#### REQUIRED WORK
What you return must match the entries exactly, except that the pictures are gone.

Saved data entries
§ §

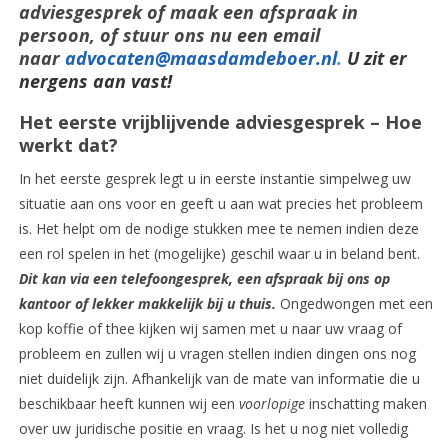
adviesgesprek of maak een afspraak in
persoon, of stuur ons nu een email
naar
advocaten@maasdamdeboer.nl
.
U zit er
nergens aan vast!
Het eerste vrijblijvende adviesgesprek – Hoe
werkt dat?
In het eerste gesprek legt u in eerste instantie simpelweg uw
situatie aan ons voor en geeft u aan wat precies het probleem
is. Het helpt om de nodige stukken mee te nemen indien deze
een rol spelen in het (mogelijke) geschil waar u in beland bent.
Dit kan via een telefoongesprek, een afspraak bij ons op
kantoor of lekker makkelijk bij u thuis.
Ongedwongen met een
kop koffie of thee kijken wij samen met u naar uw vraag of
probleem en zullen wij u vragen stellen indien dingen ons nog
niet duidelijk zijn. Afhankelijk van de mate van informatie die u
beschikbaar heeft kunnen wij een
voorlopige
inschatting maken
over uw juridische positie en vraag. Is het u nog niet volledig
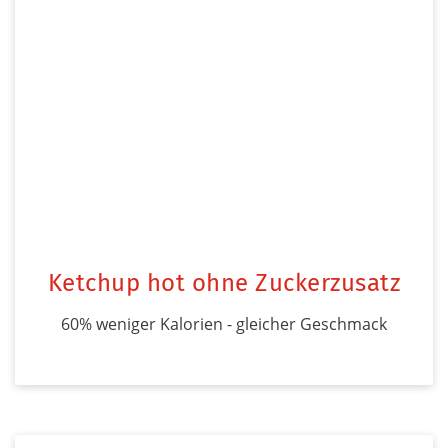
Ketchup hot ohne Zuckerzusatz
60% weniger Kalorien - gleicher Geschmack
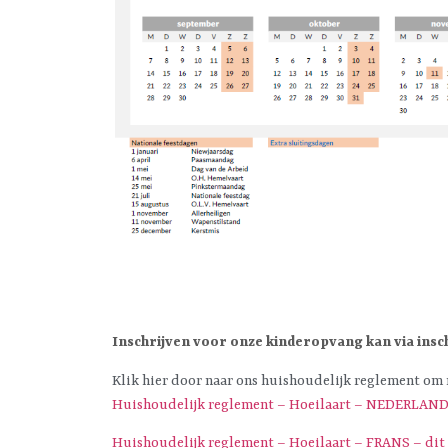
Inschrijven voor onze kinderopvang kan via in
Klik hier door naar ons huishoudelijk reglement om
Huishoudelijk reglement – Hoeilaart – NEDERLANDS
Huishoudelijk reglement – Hoeilaart – FRANS – dit is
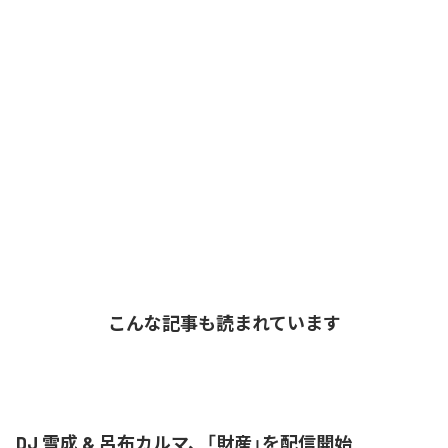
こんな記事も読まれています
DJ 雪成 & 呂布カルマ、「財産」を配信開始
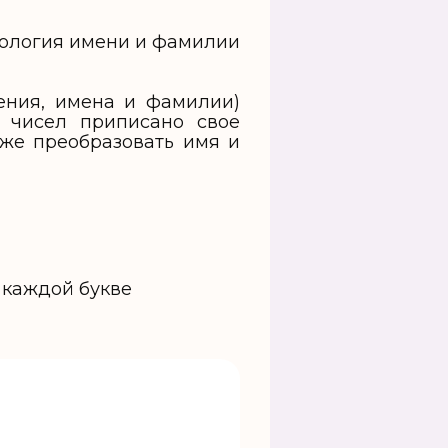
ения, имена и фамилии)
 чисел приписано свое
 же преобразовать имя и
 каждой букве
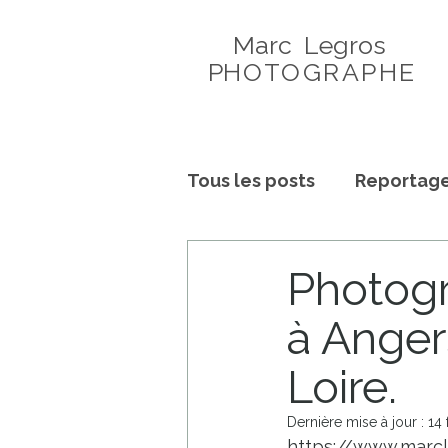
Marc Legros
P
HOTOGRAPHE
Tous les posts
Reportage
Histoires de Maternité
Photogr
à Anger
Loire.
Dernière mise à jour :
14 
https://www.marc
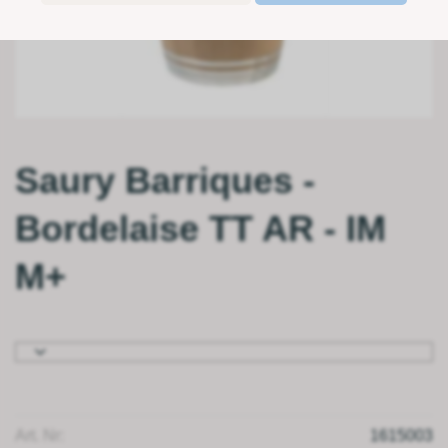
Saury Barriques -
Bordelaise TT AR - IM
M+
Art. Nr:
1615003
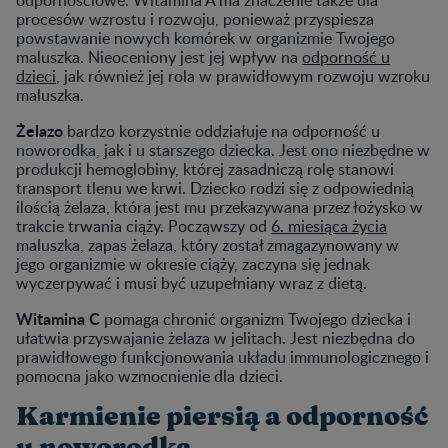
procesów wzrostu i rozwoju, ponieważ przyspiesza
powstawanie nowych komórek w organizmie Twojego
maluszka. Nieoceniony jest jej wpływ na
odporność u
dzieci
, jak również jej rola w prawidłowym rozwoju wzroku
maluszka.
Żelazo
bardzo korzystnie oddziałuje na odporność u
noworodka, jak i u starszego dziecka. Jest ono niezbędne w
produkcji hemoglobiny, której zasadniczą rolę stanowi
transport tlenu we krwi. Dziecko rodzi się z odpowiednią
ilością żelaza, która jest mu przekazywana przez łożysko w
trakcie trwania ciąży. Począwszy od
6. miesiąc
a życia
maluszka, zapas żelaza, który został zmagazynowany w
jego organizmie w okresie ciąży, zaczyna się jednak
wyczerpywać i musi być uzupełniany wraz z dietą.
Witamina C
pomaga chronić organizm Twojego dziecka i
ułatwia przyswajanie żelaza w jelitach. Jest niezbędna do
prawidłowego funkcjonowania układu immunologicznego i
pomocna jako wzmocnienie dla dzieci.
Karmienie piersią a odporność
u noworodka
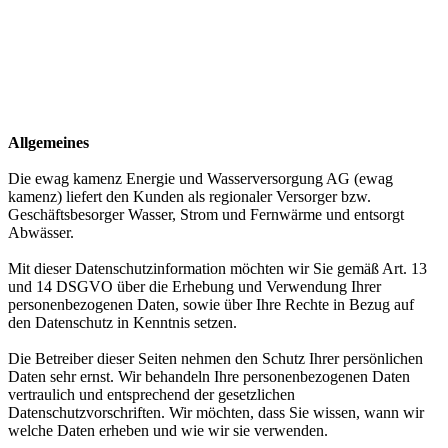
Allgemeines
Die ewag kamenz Energie und Wasserversorgung AG (ewag
kamenz) liefert den Kunden als regionaler Versorger bzw.
Geschäftsbesorger Wasser, Strom und Fernwärme und entsorgt
Abwässer.
Mit dieser Datenschutzinformation möchten wir Sie gemäß Art. 13
und 14 DSGVO über die Erhebung und Verwendung Ihrer
personenbezogenen Daten, sowie über Ihre Rechte in Bezug auf
den Datenschutz in Kenntnis setzen.
Die Betreiber dieser Seiten nehmen den Schutz Ihrer persönlichen
Daten sehr ernst. Wir behandeln Ihre personenbezogenen Daten
vertraulich und entsprechend der gesetzlichen
Datenschutzvorschriften. Wir möchten, dass Sie wissen, wann wir
welche Daten erheben und wie wir sie verwenden.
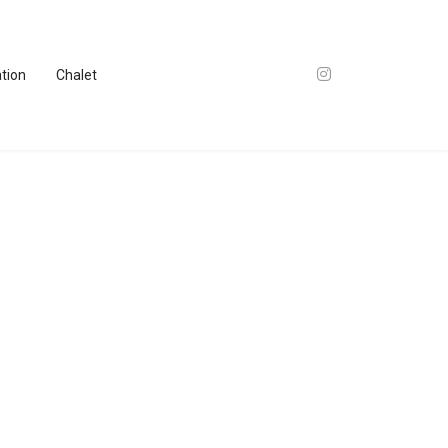
ation
Chalet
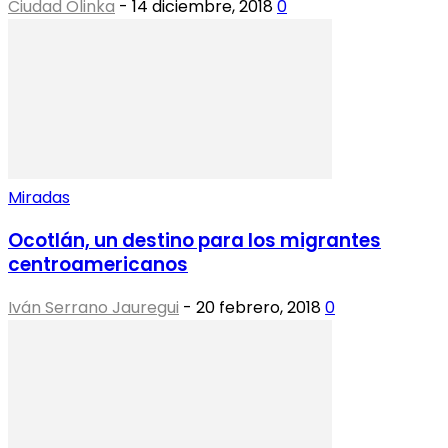
Ciudad Olinka
-
14 diciembre, 2018
0
Miradas
Ocotlán, un destino para los migrantes
centroamericanos
Iván Serrano Jauregui
-
20 febrero, 2018
0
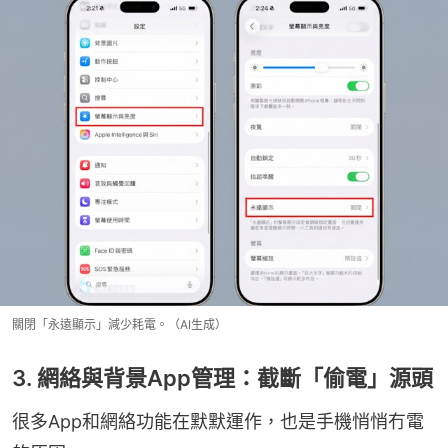
關閉「永遠顯示」減少耗電。（AI生成）
3. 網絡與背景App管理：截斷「偷電」源頭
很多App和網絡功能在默默運作，也是手機悄悄冇電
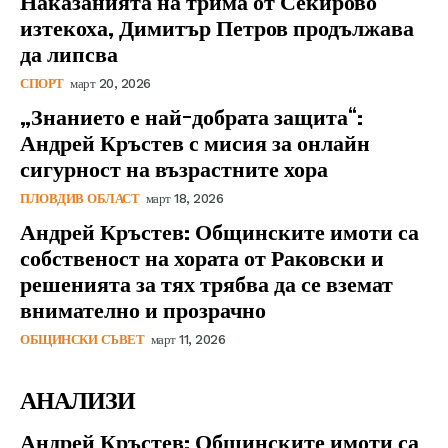
Наказанията на трима от Секирово
изтекоха, Димитър Петров продължава
да липсва
СПОРТ
март 20, 2026
„Знанието е най-добрата защита“:
Андрей Кръстев с мисия за онлайн
сигурност на възрастните хора
ПЛОВДИВ ОБЛАСТ
март 18, 2026
Андрей Кръстев: Общинските имоти са
собственост на хората от Раковски и
решенията за тях трябва да се вземат
внимателно и прозрачно
ОБЩИНСКИ СЪВЕТ
март 11, 2026
АНАЛИЗИ
Андрей Кръстев: Общинските имоти са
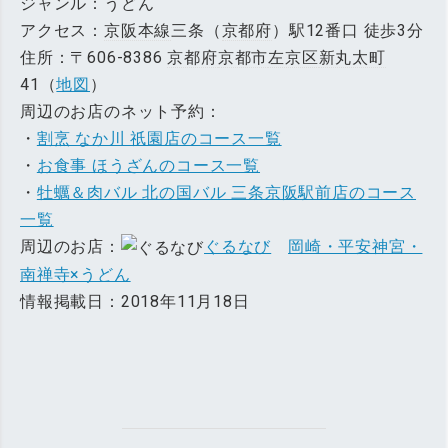
ジャンル：うどん
アクセス：
京阪本線
三条（
京都府
）駅12番口 徒歩3分
住所：〒606-8386
京都府
京都市
左京区
新丸太町
41（
地図
）
周辺のお店のネット予約：
・
割烹 なか川 祇園店のコース一覧
・
お食事 ほうざんのコース一覧
・
牡蠣＆肉バル 北の国バル 三条京阪駅前店のコース
一覧
周辺のお店：
ぐるなび
岡崎・平安神宮・
南禅寺×うどん
情報掲載日：2018年11月18日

§ §

#### RESPONSE TO THIS TASK
adviesgesprek of maak een afspraak in
persoon, of stuur ons nu een email
naar
advocaten@maasdamdeboer.nl
.
U zit er
nergens aan vast!
Het eerste vrijblijvende adviesgesprek – Hoe
werkt dat?
In het eerste gesprek legt u in eerste instantie simpelweg uw
situatie aan ons voor en geeft u aan wat precies het probleem
is. Het helpt om de nodige stukken mee te nemen indien deze
een rol spelen in het (mogelijke) geschil waar u in beland bent.
Dit kan via een telefoongesprek, een afspraak bij ons op
kantoor of lekker makkelijk bij u thuis.
Ongedwongen met een
kop koffie of thee kijken wij samen met u naar uw vraag of
probleem en zullen wij u vragen stellen indien dingen ons nog
niet duidelijk zijn. Afhankelijk van de mate van informatie die u
beschikbaar heeft kunnen wij een
voorlopige
inschatting maken
over uw juridische positie en vraag. Is het u nog niet volledig
Ketchup hot ohne Zuckerzusatz
60% weniger Kalorien - gleicher Geschmack
Inschrijven voor onze kinderopvang kan via in
Klik hier door naar ons huishoudelijk reglement om
Huishoudelijk reglement – Hoeilaart – NEDERLANDS
Huishoudelijk reglement – Hoeilaart – FRANS – dit is
こんな記事も読まれています
DJ 雪成 & 呂布カルマ、「財産」を配信開始
ения, имена и фамилии)
 чисел приписано свое
 же преобразовать имя и
 каждой букве
Marc Legros
P
HOTOGRAPHE
Tous les posts
Reportage
Histoires de Maternité
Photogr
à Anger
Loire.
Dernière mise à jour :
14 
https://www.marc
Saury Barriques -
Bordelaise TT AR - IM
M+
Art. Nr:
1615003
procesów wzrostu i rozwoju, ponieważ przyspiesza
powstawanie nowych komórek w organizmie Twojego
maluszka. Nieoceniony jest jej wpływ na
odporność u
dzieci
, jak również jej rola w prawidłowym rozwoju wzroku
maluszka.
Żelazo
bardzo korzystnie oddziałuje na odporność u
noworodka, jak i u starszego dziecka. Jest ono niezbędne w
produkcji hemoglobiny, której zasadniczą rolę stanowi
transport tlenu we krwi. Dziecko rodzi się z odpowiednią
ilością żelaza, która jest mu przekazywana przez łożysko w
trakcie trwania ciąży. Począwszy od
6. miesiąc
a życia
maluszka, zapas żelaza, który został zmagazynowany w
jego organizmie w okresie ciąży, zaczyna się jednak
wyczerpywać i musi być uzupełniany wraz z dietą.
Witamina C
pomaga chronić organizm Twojego dziecka i
ułatwia przyswajanie żelaza w jelitach. Jest niezbędna do
prawidłowego funkcjonowania układu immunologicznego i
pomocna jako wzmocnienie dla dzieci.
Karmienie piersią a odporność
u noworodka
Allgemeines
Die ewag kamenz Energie und Wasserversorgung AG (ewag
kamenz) liefert den Kunden als regionaler Versorger bzw.
Geschäftsbesorger Wasser, Strom und Fernwärme und entsorgt
Abwässer.
Mit dieser Datenschutzinformation möchten wir Sie gemäß Art. 13
und 14 DSGVO über die Erhebung und Verwendung Ihrer
personenbezogenen Daten, sowie über Ihre Rechte in Bezug auf
den Datenschutz in Kenntnis setzen.
Die Betreiber dieser Seiten nehmen den Schutz Ihrer persönlichen
Daten sehr ernst. Wir behandeln Ihre personenbezogenen Daten
vertraulich und entsprechend der gesetzlichen
Datenschutzvorschriften. Wir möchten, dass Sie wissen, wann wir
welche Daten erheben und wie wir sie verwenden.
ation
Chalet
Ciudad Olinka
-
14 diciembre, 2018
0
Miradas
Ocotlán, un destino para los migrantes
centroamericanos
Iván Serrano Jauregui
-
20 febrero, 2018
0
關閉「永遠顯示」減少耗電。（AI生成）
3. 網絡與背景App管理：截斷「偷電」源頭
很多App和網絡功能在默默運作，也是手機悄悄冇電
Наказанията на трима от Секирово
изтекоха, Димитър Петров продължава
да липсва
СПОРТ
март 20, 2026
„Знанието е най-добрата защита“:
Андрей Кръстев с мисия за онлайн
сигурност на възрастните хора
ПЛОВДИВ ОБЛАСТ
март 18, 2026
Андрей Кръстев: Общинските имоти са
собственост на хората от Раковски и
решенията за тях трябва да се вземат
внимателно и прозрачно
ОБЩИНСКИ СЪВЕТ
март 11, 2026
АНАЛИЗИ
Андрей Кръстев: Общинските имоти са
ジャンル：うどん
アクセス：
京阪本線
三条（
京都府
）駅12番口 徒歩3分
住所：〒606-8386
京都府
京都市
左京区
新丸太町
41（
地図
）
周辺のお店のネット予約：
・
割烹 なか川 祇園店のコース一覧
・
お食事 ほうざんのコース一覧
・
牡蠣＆肉バル 北の国バル 三条京阪駅前店のコース
一覧
周辺のお店：
ぐるなび
岡崎・平安神宮・
南禅寺×うどん
情報掲載日：2018年11月18日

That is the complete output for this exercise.